St Oswalds at Paddlesworth is a small two cell Norman church dating from the late 11th or early 12th century. There are north and south doorways opposite one another in the nave.
The main featured image is of St Oswald’s from the north east, showing the plain rectangular north doorway with tympanum over, a small 13th century lancet in the north wall of the chancel, and a two light window in the nave which is probably 15th century.
Shown in the gallery are the two very different doorways. The first photograph is of the plain north doorway, and the second is of the south one. This is a unique entrance which dates from the end of the Norman period, and has unusual door jambs. The right hand one has a slender plain engaged shaft to both the inner and outer sides. The left hand (west) jamb has a semi-octagonal column with chevrons and a rectangular capital with large corner volutes.
The third picture is of the south elevation of the church, showing the south doorway, and 19th century stone bellcote. The two small single light windows high up in the nave wall are double splayed and would be original 12th/13th century ones.

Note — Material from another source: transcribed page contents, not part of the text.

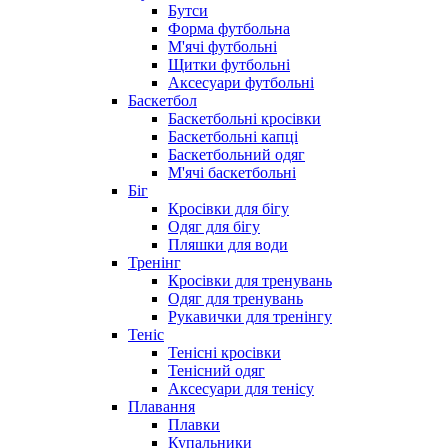
Бутси
Форма футбольна
М'ячі футбольні
Щитки футбольні
Аксесуари футбольні
Баскетбол
Баскетбольні кросівки
Баскетбольні капці
Баскетбольний одяг
М'ячі баскетбольні
Біг
Кросівки для бігу
Одяг для бігу
Пляшки для води
Тренінг
Кросівки для тренувань
Одяг для тренувань
Рукавички для тренінгу
Теніс
Тенісні кросівки
Тенісний одяг
Аксесуари для тенісу
Плавання
Плавки
Купальники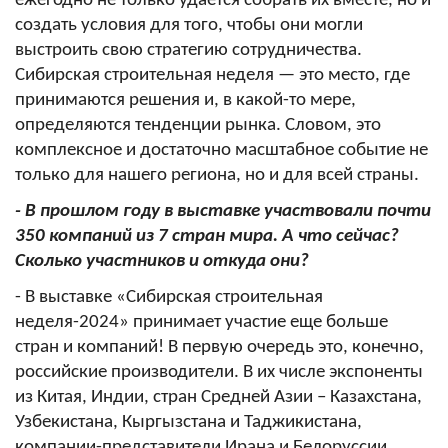
ежегодно не только удается собрать их вместе, но и
создать условия для того, чтобы они могли
выстроить свою стратегию сотрудничества.
Сибирская строительная неделя — это место, где
принимаются решения и, в какой-то мере,
определяются тенденции рынка. Словом, это
комплексное и достаточно масштабное событие не
только для нашего региона, но и для всей страны.
- В прошлом году в выставке участвовали почти
350 компаний из 7 стран мира. А что сейчас?
Сколько участников и откуда они?
- В выставке «Сибирская строительная
неделя-2024» принимает участие еще больше
стран и компаний! В первую очередь это, конечно,
российские производители. В их числе экспоненты
из Китая, Индии, стран Средней Азии – Казахстана,
Узбекистана, Кыргызстана и Таджикистана,
компании-представители Ирана и Белоруссии.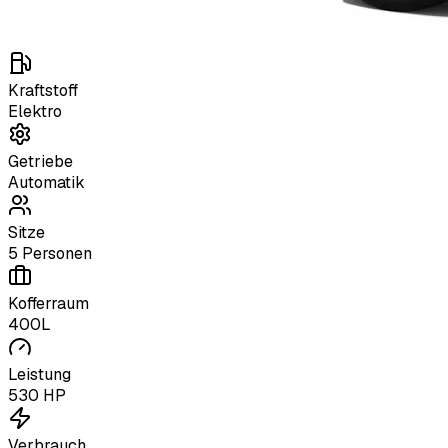
Kraftstoff
Elektro
Getriebe
Automatik
Sitze
5 Personen
Kofferraum
400L
Leistung
530 HP
Verbrauch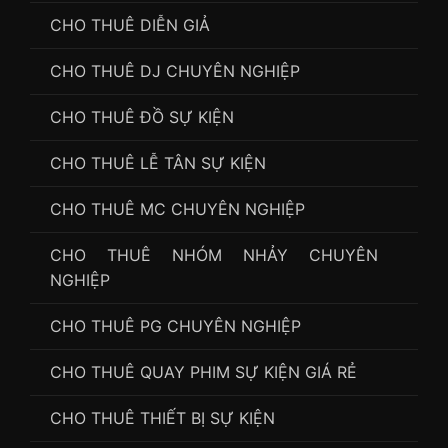
CHO THUÊ DIỄN GIẢ
CHO THUÊ DJ CHUYÊN NGHIỆP
CHO THUÊ ĐỒ SỰ KIỆN
CHO THUÊ LỄ TÂN SỰ KIỆN
CHO THUÊ MC CHUYÊN NGHIỆP
CHO THUÊ NHÓM NHẢY CHUYÊN
NGHIỆP
CHO THUÊ PG CHUYÊN NGHIỆP
CHO THUÊ QUAY PHIM SỰ KIỆN GIÁ RẺ
CHO THUÊ THIẾT BỊ SỰ KIỆN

Two views of the nave at St Oswald’s are shown in the gallery. The chancel arch has a semi-circular head of small voussoirs (wedge shaped stones), on chamfered abaci. On the nave side of the arch there are recessed angle shafts with scalloped capitals.
The pews are 19th century with carved fleur de lys ends. They are open backed.
An altar recess at the south east end of the nave is shown in photograph 3. There is a very small hagioscope on the left of the recess, allowing a view of the main altar. The small red light in the centre of the hagioscope is showing from the end of the altar.
The next picture shows one of two small splayed lancets in the south wall of the nave.
The cup shaped font is mid 19th century, but it stands on a high cylindrical base which is medieval.